I also briefly covered bad test ideas - things that should not be tested.  There's a short list:

Don't test making improvements such as bug fixes, broken links, broken image links, spelling and grammar mistakes.  There's no point - it's a clear winner.  

Don't test fixes for historic bugs in your page templates - for example where you're integrating newer designs or elements (product videos, for example) that weren't catered for when the layout was originally built.  The alignment of the elements on the page are a little off, things don't fit or line up vertically, horizontally - these can be improved with a test, but really, this isn't fixing the main issue, which is that the page needs fixing.  The test will show the financial upside of making the fix (and this would be the only valid case for running the test) but the bottom line is that a test will only prove what you already know.
I wrapped up my keynote by mentioning the need to select your KPIs for the test, and for that, I have to confess that I borrowed from a blog post I wrote earlier this year, which was a sporting example of metrics.
Presenting the "metrics in sport" slide, Image Credit: Aurelie Pols
I'm already looking forward to the next conference, which will probably be in 2015!

Tuesday, 4 November 2014

Building momentum in your online optimisation program (eMetrics UK)

At the end of October, I spoke at eMetrics London.  I was invited by Peter O'Neill to present at the conference, and I anticipated that I would be speaking as part of a track on optimisation or testing.  However, Peter put me on the agenda with the keynote at  the start of the second day, a slot I feel very honoured to have been given.

Jim Sterne, my Web Analytics hero, presenting
Selfie: a quick last-minute practice
Peter O'Neill, eMetrics UK organiser
I thoroughly enjoyed presenting - and I'm still learning on making formal web analytics presentations (and probably will always be) - but for me the highlight of the Summit was meeting and talking with Jim Sterne, the Founding President and current Chairman of the Digital Analytics Association, and the Founder of the eMetrics Marketing Optimization Summit.  I've been following him since before Twitter and Facebook, through his email newsletter "Sterne Measures" - and, as he kindly pointed out to me when I mentioned this, "Oh, you're old!"  Jim gave a great keynote presentation on going from "Bits and Bytes to Insights" which has to be one of the clearest and most comprehensive presentations on the history and future of web analytics that I've ever heard.

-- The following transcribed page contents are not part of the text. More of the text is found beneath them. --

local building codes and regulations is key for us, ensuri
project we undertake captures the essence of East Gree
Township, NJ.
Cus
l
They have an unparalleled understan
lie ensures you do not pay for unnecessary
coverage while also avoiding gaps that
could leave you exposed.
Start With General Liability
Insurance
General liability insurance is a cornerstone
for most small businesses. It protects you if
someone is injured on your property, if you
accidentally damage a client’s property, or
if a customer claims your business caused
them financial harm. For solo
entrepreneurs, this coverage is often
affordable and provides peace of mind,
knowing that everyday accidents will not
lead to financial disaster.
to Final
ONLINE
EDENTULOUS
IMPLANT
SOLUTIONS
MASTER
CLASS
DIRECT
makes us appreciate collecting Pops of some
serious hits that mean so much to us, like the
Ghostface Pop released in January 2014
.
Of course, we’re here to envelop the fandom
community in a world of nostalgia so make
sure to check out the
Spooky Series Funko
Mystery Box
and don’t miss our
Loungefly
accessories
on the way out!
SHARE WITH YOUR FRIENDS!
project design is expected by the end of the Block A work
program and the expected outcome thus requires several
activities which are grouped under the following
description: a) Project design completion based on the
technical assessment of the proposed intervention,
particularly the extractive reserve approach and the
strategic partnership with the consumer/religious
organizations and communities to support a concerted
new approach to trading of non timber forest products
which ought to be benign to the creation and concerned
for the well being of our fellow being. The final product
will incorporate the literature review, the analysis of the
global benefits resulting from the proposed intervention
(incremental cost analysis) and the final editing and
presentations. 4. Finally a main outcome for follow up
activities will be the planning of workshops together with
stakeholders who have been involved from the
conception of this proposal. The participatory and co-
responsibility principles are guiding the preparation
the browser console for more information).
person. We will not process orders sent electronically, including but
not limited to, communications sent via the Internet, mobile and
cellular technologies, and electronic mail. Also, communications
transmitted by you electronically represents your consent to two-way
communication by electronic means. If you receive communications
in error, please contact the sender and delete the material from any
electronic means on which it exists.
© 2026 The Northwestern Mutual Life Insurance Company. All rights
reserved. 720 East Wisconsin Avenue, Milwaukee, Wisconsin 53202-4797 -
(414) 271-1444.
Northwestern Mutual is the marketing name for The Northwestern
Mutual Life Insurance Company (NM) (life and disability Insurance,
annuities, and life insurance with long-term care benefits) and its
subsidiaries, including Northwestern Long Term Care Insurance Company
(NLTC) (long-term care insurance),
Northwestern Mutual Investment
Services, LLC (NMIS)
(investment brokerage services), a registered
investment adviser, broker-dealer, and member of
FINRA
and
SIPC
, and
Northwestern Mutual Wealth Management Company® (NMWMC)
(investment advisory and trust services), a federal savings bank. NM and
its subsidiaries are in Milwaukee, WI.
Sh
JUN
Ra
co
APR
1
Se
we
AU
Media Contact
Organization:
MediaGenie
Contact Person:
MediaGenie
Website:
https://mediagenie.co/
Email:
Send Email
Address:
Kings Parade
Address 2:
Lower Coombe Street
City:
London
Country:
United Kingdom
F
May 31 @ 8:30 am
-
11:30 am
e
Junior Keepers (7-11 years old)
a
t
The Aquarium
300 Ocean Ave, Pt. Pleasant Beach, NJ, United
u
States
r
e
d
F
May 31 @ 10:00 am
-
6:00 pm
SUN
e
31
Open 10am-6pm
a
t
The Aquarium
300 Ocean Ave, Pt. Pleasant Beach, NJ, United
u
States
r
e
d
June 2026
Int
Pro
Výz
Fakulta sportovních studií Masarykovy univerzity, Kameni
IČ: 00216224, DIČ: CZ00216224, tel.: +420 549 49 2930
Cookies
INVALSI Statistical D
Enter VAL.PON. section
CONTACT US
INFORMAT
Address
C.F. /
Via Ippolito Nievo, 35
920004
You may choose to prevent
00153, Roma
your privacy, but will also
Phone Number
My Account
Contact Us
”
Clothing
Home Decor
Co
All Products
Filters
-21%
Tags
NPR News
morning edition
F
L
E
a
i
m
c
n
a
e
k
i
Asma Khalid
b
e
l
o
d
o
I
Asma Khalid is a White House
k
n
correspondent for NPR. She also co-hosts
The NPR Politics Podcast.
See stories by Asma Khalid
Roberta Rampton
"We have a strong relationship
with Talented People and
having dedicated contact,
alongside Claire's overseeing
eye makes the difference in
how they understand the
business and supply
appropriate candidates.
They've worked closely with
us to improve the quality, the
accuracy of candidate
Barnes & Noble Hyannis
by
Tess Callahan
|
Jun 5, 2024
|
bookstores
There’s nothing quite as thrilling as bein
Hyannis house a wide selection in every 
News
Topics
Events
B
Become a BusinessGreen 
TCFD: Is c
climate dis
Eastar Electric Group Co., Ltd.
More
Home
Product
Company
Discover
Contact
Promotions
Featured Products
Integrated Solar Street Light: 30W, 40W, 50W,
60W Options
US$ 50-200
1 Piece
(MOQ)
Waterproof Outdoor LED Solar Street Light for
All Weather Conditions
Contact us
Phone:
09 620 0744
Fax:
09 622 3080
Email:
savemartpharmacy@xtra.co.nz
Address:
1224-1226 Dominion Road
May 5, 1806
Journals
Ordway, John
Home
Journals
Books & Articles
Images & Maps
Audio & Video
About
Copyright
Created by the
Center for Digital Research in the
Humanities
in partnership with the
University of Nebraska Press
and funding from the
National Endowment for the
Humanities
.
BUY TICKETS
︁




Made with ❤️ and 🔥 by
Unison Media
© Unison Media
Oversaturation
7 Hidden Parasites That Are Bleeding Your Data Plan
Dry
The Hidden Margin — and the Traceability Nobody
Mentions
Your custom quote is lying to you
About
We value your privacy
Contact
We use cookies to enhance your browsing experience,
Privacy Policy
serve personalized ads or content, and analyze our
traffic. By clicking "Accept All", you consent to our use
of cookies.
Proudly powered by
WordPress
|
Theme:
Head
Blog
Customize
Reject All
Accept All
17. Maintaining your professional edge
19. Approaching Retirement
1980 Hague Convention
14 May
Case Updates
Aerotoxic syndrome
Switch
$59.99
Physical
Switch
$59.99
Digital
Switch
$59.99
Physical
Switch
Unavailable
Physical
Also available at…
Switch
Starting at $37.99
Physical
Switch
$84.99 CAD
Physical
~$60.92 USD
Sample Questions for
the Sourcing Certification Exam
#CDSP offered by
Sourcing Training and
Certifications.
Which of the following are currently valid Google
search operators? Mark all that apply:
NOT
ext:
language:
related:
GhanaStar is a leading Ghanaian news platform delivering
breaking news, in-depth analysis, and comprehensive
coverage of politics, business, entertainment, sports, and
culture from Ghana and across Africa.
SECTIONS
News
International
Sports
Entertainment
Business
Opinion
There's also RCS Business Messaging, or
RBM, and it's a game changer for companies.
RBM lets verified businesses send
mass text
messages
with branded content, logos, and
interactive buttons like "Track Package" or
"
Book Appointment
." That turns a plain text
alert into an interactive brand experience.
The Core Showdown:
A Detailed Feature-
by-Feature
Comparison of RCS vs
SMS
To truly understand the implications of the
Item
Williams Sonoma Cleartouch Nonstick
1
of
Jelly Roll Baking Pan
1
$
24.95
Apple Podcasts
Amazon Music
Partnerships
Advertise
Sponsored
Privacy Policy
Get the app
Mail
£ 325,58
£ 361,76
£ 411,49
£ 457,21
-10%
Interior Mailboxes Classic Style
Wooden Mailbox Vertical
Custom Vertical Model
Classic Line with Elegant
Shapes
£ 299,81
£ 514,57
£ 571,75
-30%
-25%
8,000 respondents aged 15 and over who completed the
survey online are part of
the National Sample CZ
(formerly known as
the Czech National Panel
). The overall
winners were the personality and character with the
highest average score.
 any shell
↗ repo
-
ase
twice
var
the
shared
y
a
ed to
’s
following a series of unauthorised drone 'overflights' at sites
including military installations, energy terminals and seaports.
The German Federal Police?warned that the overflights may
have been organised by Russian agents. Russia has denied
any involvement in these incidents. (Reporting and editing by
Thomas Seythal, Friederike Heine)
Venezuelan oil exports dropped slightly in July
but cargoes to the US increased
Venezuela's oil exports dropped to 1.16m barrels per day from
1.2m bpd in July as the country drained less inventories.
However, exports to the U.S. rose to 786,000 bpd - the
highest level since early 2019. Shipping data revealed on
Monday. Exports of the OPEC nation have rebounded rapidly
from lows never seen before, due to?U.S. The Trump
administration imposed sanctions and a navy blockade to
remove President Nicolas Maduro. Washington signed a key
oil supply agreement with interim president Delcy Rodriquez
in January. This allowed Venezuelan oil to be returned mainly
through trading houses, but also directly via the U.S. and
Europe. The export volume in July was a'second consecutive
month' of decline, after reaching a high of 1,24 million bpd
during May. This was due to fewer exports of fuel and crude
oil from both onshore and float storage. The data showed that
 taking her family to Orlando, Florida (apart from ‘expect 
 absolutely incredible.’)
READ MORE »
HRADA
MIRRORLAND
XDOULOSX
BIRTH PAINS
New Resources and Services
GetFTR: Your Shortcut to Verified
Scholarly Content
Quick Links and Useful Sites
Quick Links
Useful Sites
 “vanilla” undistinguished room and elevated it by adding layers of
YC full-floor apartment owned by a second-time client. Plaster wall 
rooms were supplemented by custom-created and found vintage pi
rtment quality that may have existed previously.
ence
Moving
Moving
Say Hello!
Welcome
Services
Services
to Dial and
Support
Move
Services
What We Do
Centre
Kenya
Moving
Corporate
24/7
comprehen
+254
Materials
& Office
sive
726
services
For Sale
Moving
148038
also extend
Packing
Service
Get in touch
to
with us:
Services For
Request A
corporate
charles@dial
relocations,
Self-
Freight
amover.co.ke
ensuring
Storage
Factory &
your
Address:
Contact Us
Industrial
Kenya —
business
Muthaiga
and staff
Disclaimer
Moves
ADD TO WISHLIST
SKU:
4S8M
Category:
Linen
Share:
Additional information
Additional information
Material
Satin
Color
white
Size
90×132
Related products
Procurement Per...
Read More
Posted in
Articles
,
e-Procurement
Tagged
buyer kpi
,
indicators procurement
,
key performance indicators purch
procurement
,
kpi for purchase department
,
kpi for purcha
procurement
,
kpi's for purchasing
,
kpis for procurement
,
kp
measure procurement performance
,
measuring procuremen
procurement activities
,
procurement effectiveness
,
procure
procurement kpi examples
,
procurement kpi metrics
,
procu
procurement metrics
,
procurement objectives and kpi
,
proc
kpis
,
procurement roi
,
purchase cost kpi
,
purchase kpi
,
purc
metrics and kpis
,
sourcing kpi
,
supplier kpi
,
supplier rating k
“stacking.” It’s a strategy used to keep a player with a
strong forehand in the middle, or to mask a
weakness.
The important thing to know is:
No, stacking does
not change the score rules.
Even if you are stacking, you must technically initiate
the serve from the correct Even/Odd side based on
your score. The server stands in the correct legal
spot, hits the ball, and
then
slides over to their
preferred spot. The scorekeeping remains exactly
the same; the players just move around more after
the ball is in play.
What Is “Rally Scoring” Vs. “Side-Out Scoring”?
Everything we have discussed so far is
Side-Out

My topic for the keynote was "Building momentum in your online optimisation program."  From my discussions at various other conferences, I've noted that people aren't concerned with getting an online testing program started, and overcoming the initial obstacles; many analysts are now struggling to keep it running.  I've previously blogged on getting a testing program off the ground, and this topic is more about keeping it up in the air.  While putting the final parts of the presentation together I determined not to re-use the material from my blog - as much as possible.  The emphasis in my presentation was on how to take the first few tests and move towards a critical mass as quickly as possible - where test ideas and test velocity will increase sufficiently that there will be continuous ongoing interest in your tests - winners and losers, so that you'll be able to make a significant, consistent improvement to your company's website.

I'm just getting resettled back into the routine of normal work, but I'll share the key points (including some parts I missed) from my presentation in a future blog post as soon as I can.